Someone threw a rock.
It struck me in the shoulder, too small and flung from too far off to do more than sting, but in that moment I knew despair and felt Death step near.
Yet I would not surrender nor flee, for I was a Herald still, in my heart, even though no one could see.
I had never ceased to be a Herald.
“Stop!”
I shouted again, and this time I felt Shavanne add her strength to mine.
Power roared through my veins like the waters of that long-ago flooded river. This was the Mindspeech such as I had never wielded it, strong enough to match Moonwoman’s own gift, enough for all about me to hear.
She flung back her head as if I had struck her with a hand of flesh. The gittern fell from her hands, and she swayed, falling at last to her knees and burying her face in her hands, weeping.

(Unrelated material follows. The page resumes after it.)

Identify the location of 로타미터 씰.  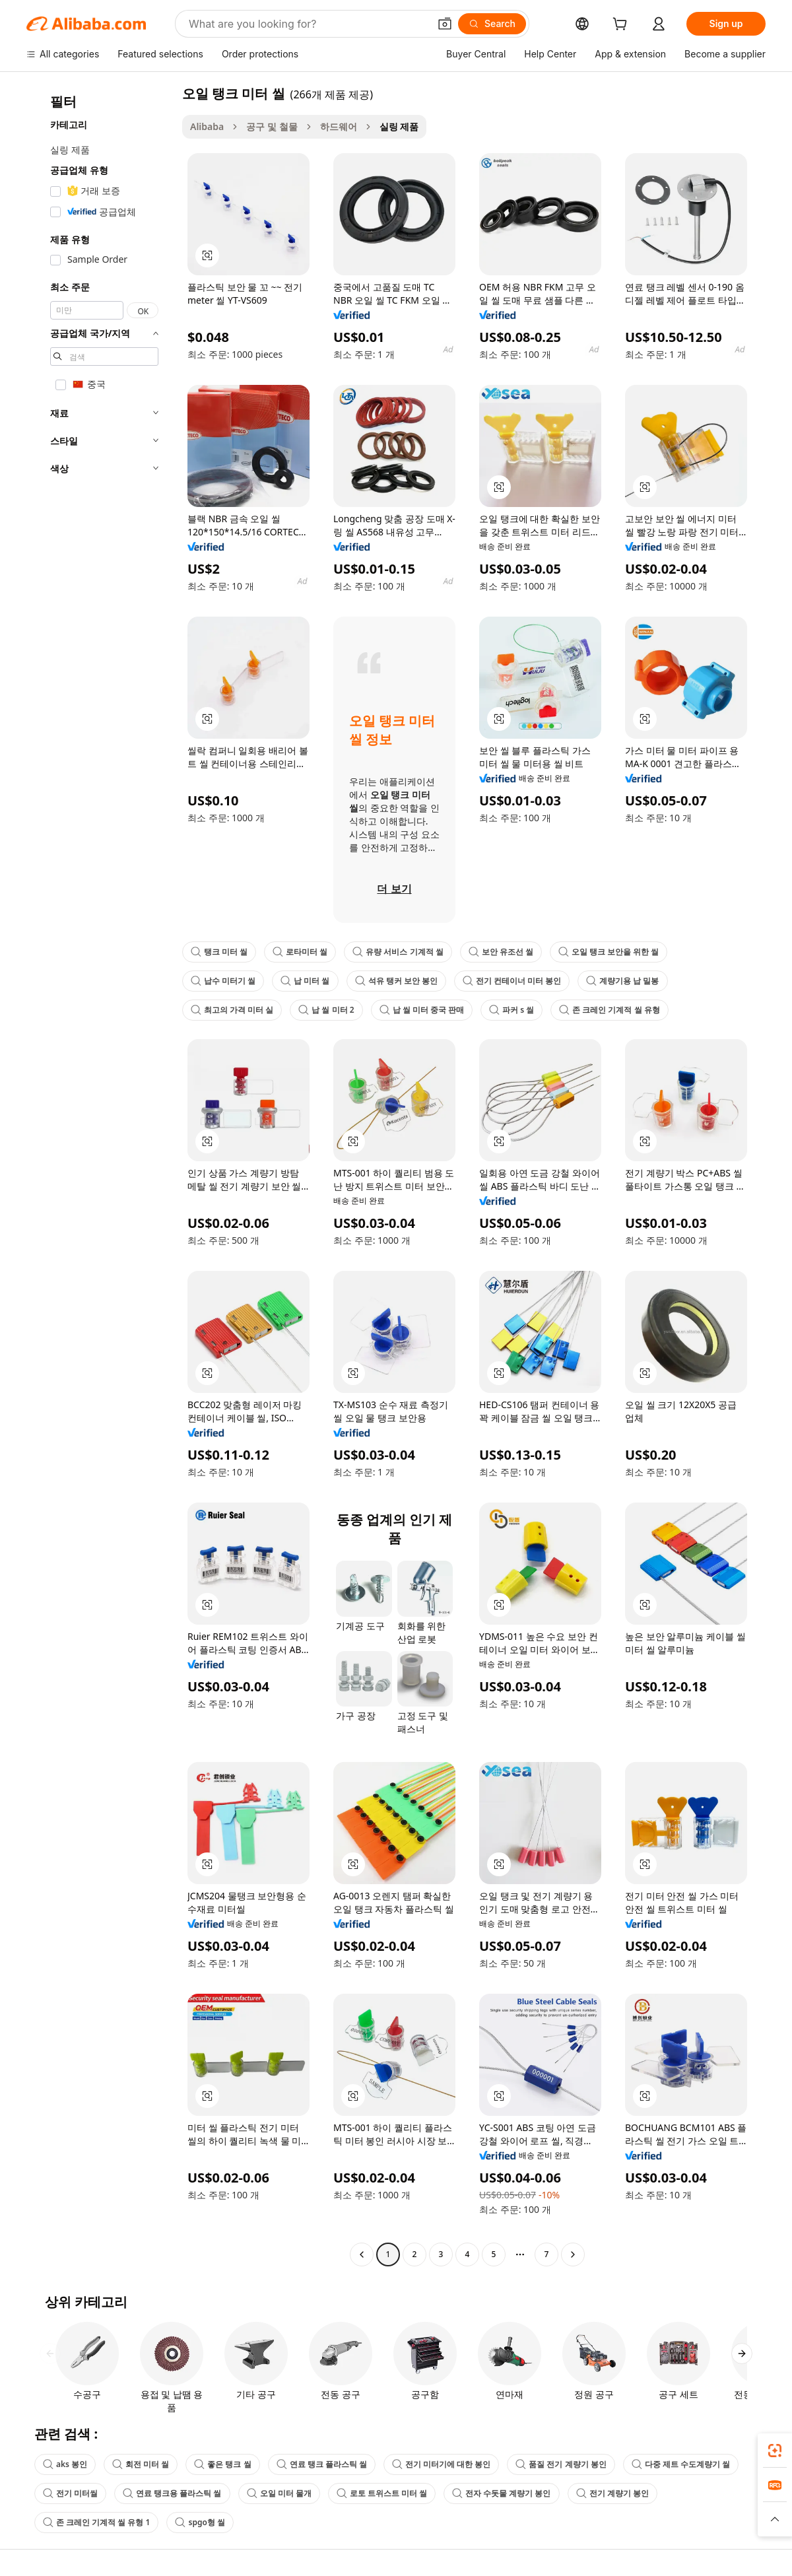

All around me the hill folk roused, coming out of the trance into which she had Sung them. They gazed from Moonwoman to me with looks of awe, though I knew how quickly that would change to both fear and anger. The “sorceress’s” power over them was broken at last—and they would quickly hate what they had lately feared—but they had no idea how.
I did.
The night wind brought me the sound of phantom silver bells.

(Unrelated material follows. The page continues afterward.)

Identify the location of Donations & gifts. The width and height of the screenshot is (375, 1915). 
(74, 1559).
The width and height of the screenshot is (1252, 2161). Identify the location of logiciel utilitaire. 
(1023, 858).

:Now at last I leave you, Beloved. Be well.:
I knew now how I had lived through my terrible bereavement, and why I had never been Chosen again. Why should a Herald with one Companion have another? In all the years I had walked the roads of Valdemar, Shavanne had never left my side, and in the one moment when I truly needed her, she was there.
Perhaps it is not possible. Perhaps her presence in my mind was no more than an illusion, nurtured by longdelayed grief. Perhaps my Mindspeech was so powerful for lying dormant all those years.

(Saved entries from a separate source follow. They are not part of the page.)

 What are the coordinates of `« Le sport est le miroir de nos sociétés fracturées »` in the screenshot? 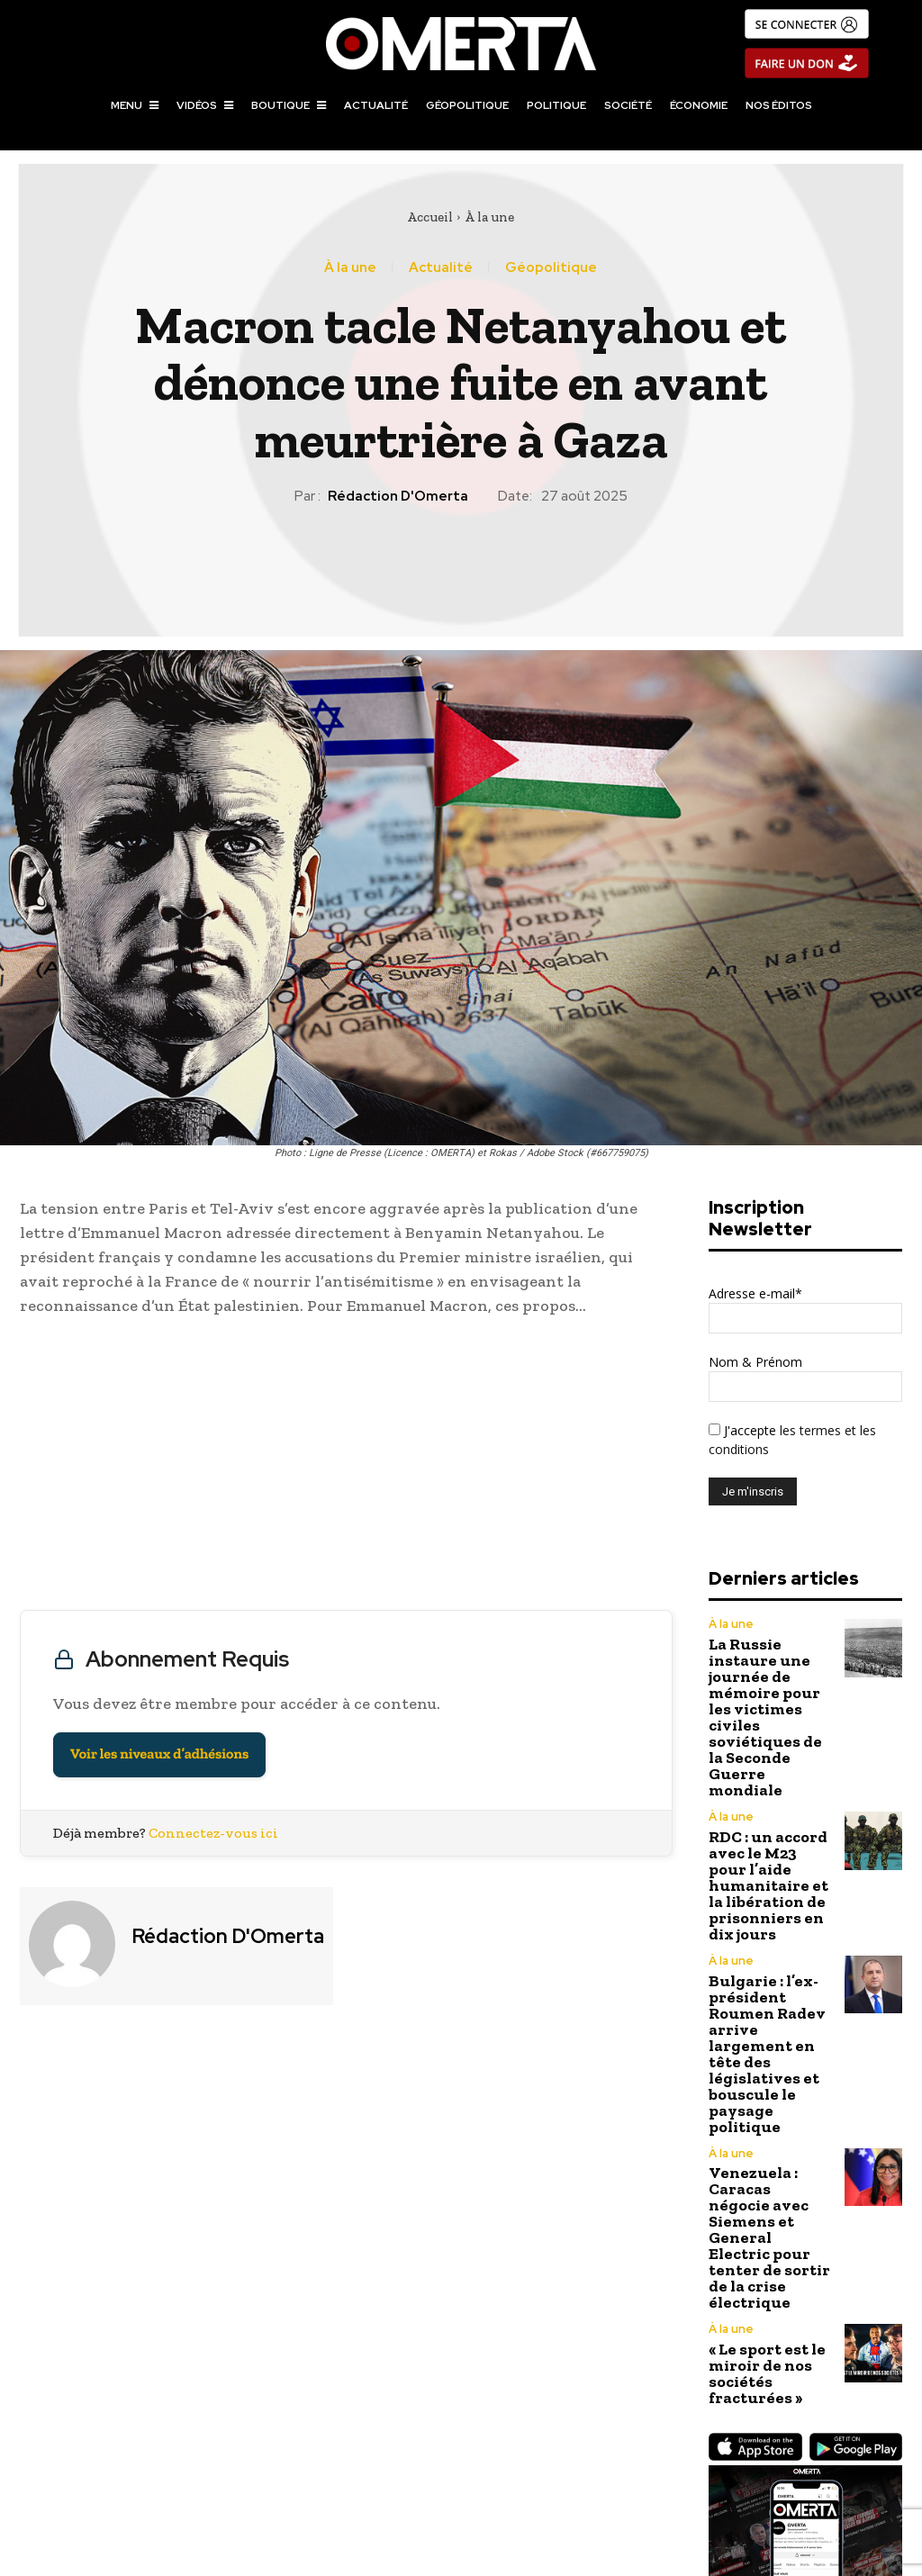 It's located at (757, 2106).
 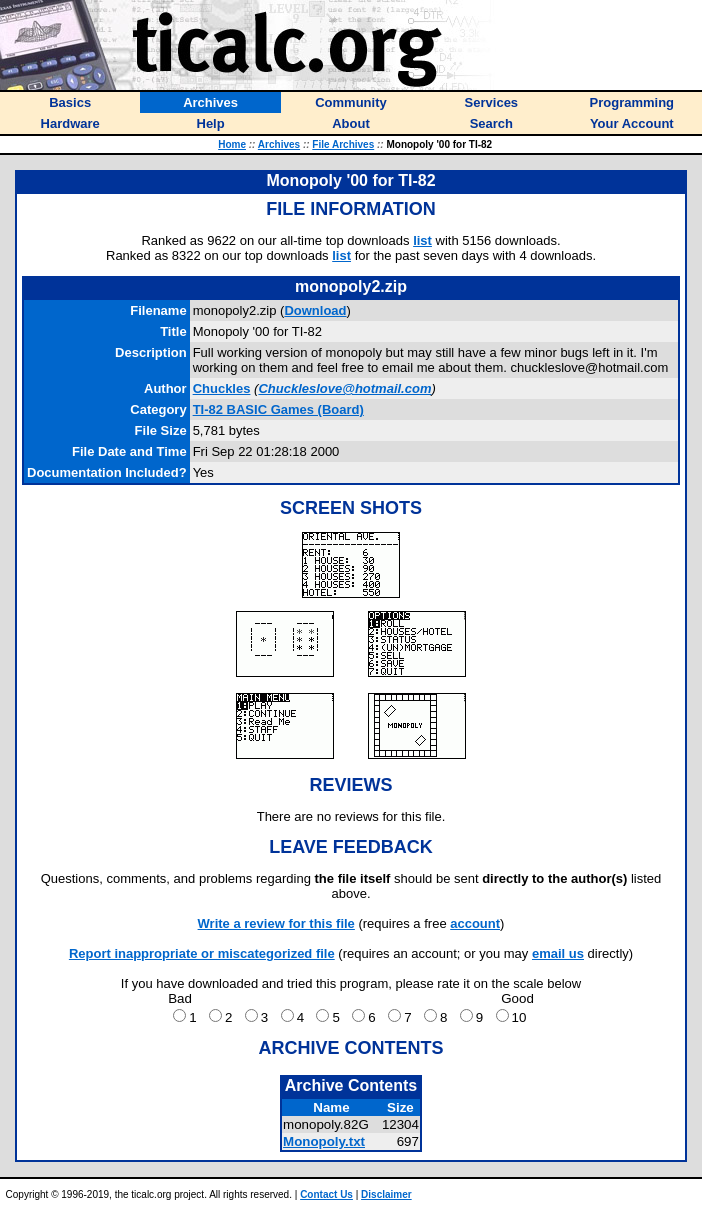 I want to click on Home, so click(x=232, y=144).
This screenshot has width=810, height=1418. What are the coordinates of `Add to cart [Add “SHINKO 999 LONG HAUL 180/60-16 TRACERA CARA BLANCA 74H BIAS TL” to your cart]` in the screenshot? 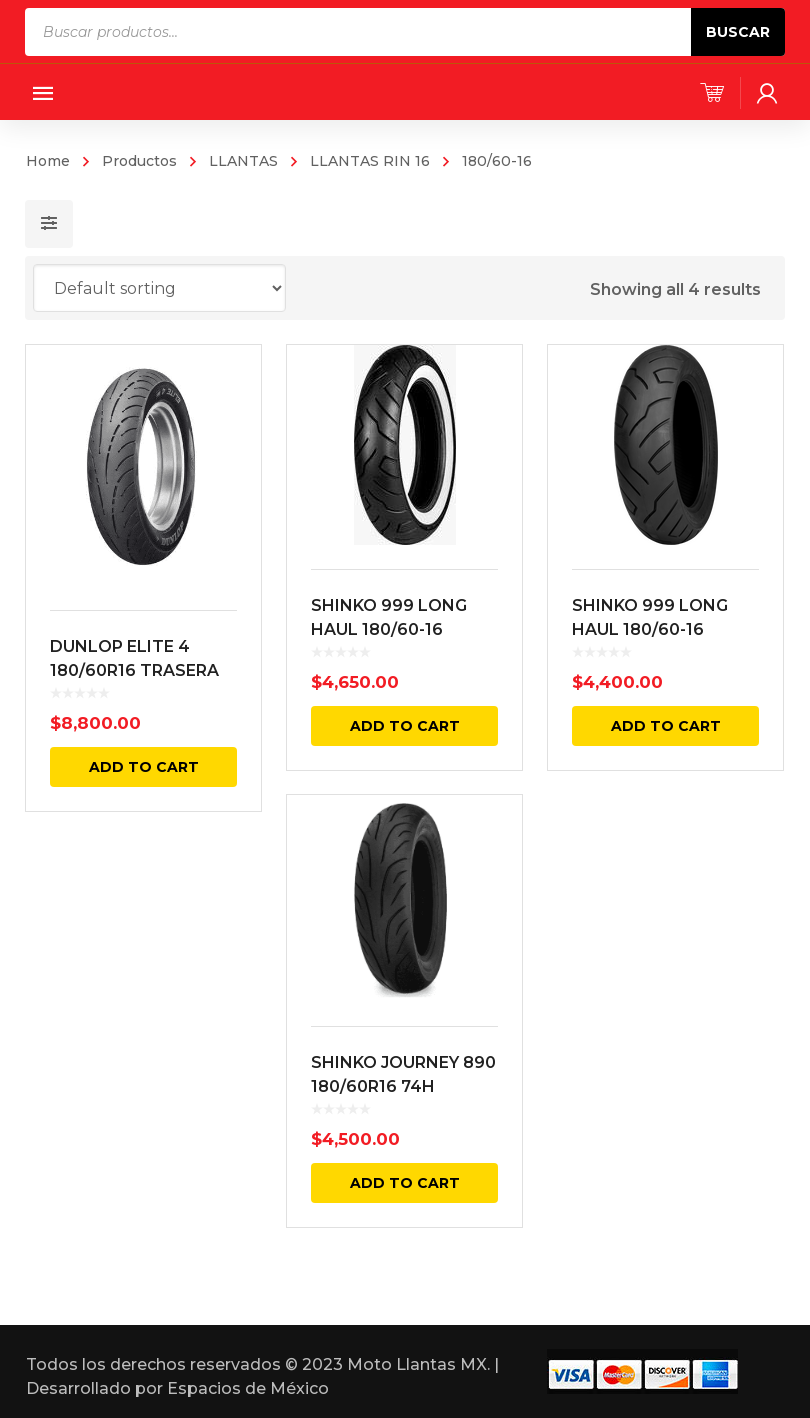 It's located at (404, 726).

But I know what I believe.
I did not wait for the folk of the Armor Hills to know their own minds, but took Moonwoman away with me while they still wondered and argued among themselves. I stayed only to gather up my pack and to borrow Meramay’s hooded cloak from her. The goods I had gotten in trade here would be a fair bargain for it, and I knew that Moonwoman would not be able to stand the light of the sun upon her skin. And we would be traveling many days beneath the light of the sun.
I would be returning to Haven for the first time in many years, for I needed to give my charge personally into the hands of Healers and Bards—and there was certainly no safety for her in the Armor Hills now, even if she had wished to stay.
Along the way, she learned to trust me, and told me her story.
Her true name was Liah. She had been born in these hills nineteen summers ago, in a remote cabin similar to many I had stopped at during my visit here. Her parents, Andren and Colmye, were simple folk who knew little of the world beyond their hills and believed less. They had thought their daughter’s milk-white skin and hair must be some sort of judgment upon them, and when the sickly child was painfully burned by the sun, they became certain she was a curse, for what else would take injury from the sun, source of all good?
Andren blamed his wife, of course, denying that the child was his.
I well knew the madness of grief. Even though his fear and anger had led to suffering for so many others, I could understand why Andren had acted as he had done, even though I could not excuse it.
Andren put it about at the next Midsummer Meeting that Colmye’s child had died; no one doubted his tale. Colmye never attended another Meeting—whether she would have endorsed his story to her own mother, even Liah does not know. Andren never ceased to reproach his wife for giving birth to a Moon-child, though he never raised a hand to her or to Liah.